Moins d’ouvriers qualifiés

La prépondérance des activités industrielles incite les entreprises à recruter des ouvriers. Près de la moitié de ceux travaillant en Allemagne et 39% de ceux exerçant en Belgique sont des ouvriers, contre 35% de l’ensemble des frontaliers de tous pays confondus. Toutefois dans ces deux pays, les ouvriers sont de moins en moins nombreux, surtout les ouvriers non-qualifiés. La robotisation dans l’industrie incite à embaucher des techniciens et du personnel de plus en plus qualifié. La tertiairisation de l’économie voit ainsi augmenter le nombre d’employés frontaliers non qualifiés, de cadres et de professions intermédiaires. Les employés sont nombreux en Belgique (28%) avec des professions aussi variées que aides-soignants, aides à domicile ou vendeurs. Les employés qualifiés sont 18% au Luxembourg, à la banque dans les services comptables ou financiers. Les professions intermédiaires couvrent désormais un quart des effectifs sauf en Allemagne (20%). Les cadres et professions intellectuelles supérieures ne représentent que 6% des travailleurs frontaliers en Belgique, alors que la proportion est de 16% au Luxembourg et 20% en Suisse.

Toujours plus de diplômés

C’est récurrent, mais un diplôme favorise l’emploi. Et surtout un diplôme d’études supérieures. Selon l’Insee, la part de frontaliers titulaires d’un diplôme d’études supérieures a progressé en dix ans passant de 28% à 38%, mais la hausse est plus forte au Luxembourg et en Suisse qu’en Allemagne et en Belgique. Conséquence : les titulaires d’un CAP ou d’un BEP sont de moins en moins représentés parmi les frontaliers. Surtout en Suisse et au Luxembourg. Mais ils restent majoritaires en Allemagne.

Une majorité d’hommes

La majorité des frontaliers qui résident dans le Grand est ont entre 35 et 54 ans (58% pour 51% des non-frontaliers) et la moyenne d’âge s’élève à 42 ans. Ceux qui travaillent en Allemagne ou en Suisse sont en moyenne plus âgés (46 et 44 ans) contre 41 ans pour le Belgique et 40 ans pour le Luxembourg. Près d’un frontalier sur quatre qui exerce en Allemagne a plus de 55 ans, contre seulement 8% de ceux qui ont un emploi au Grand-Duché.

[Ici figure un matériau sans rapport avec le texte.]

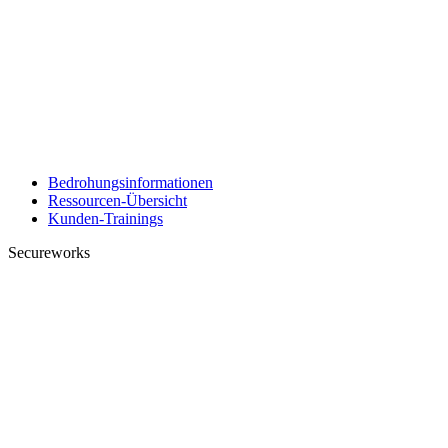
Bedrohungsinformationen
Ressourcen-Übersicht
Kunden-Trainings
Secureworks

Les travailleurs frontaliers sont en majorité des hommes, seuls 38% sont des femmes. Sept frontaliers sur dix vivent en couple, et pour trois quarts de ces couples un seul des conjoints travaille à l’étranger. La proportion de couples où les deux conjoints travaillent à l’étranger est un peu plus élevée aux frontières belges et luxembourgeoises (25% et 26% contre 18% à la frontière allemande).

2 500 dans le Grand Est

Et qu’en est-il du travail frontalier dans le sens pays voisins vers le Grand Est ? La part de frontaliers allemands, luxembourgeois, belges ou suisses travaillant dans le Grand Est reste très faible. L’Insee a recensé 2 500 salariés résident de l’un de ces quatre pays et travaillant dans une des zones d’emploi frontalière du Grand Est. Parmi eux, 1 500 habitent en Allemagne, 600 en Belgique, 300 au Luxembourg et 100 en Suisse. Ceux de Suisse viennent principalement travailler en Alsace, ceux du Grand-Duché en Lorraine (Moselle et Meurthe-et-Moselle), ceux d’Allemagne s’éparpillent le long de la frontière allemande. En majorité, ces travailleurs sont des hommes dont la moyenne d’âge est 43 ans. 6 sur 10 travaillent dans les services marchands dont 15% dans le commerce, un quart dans l’industrie et 10% dans le tertiaire non marchand.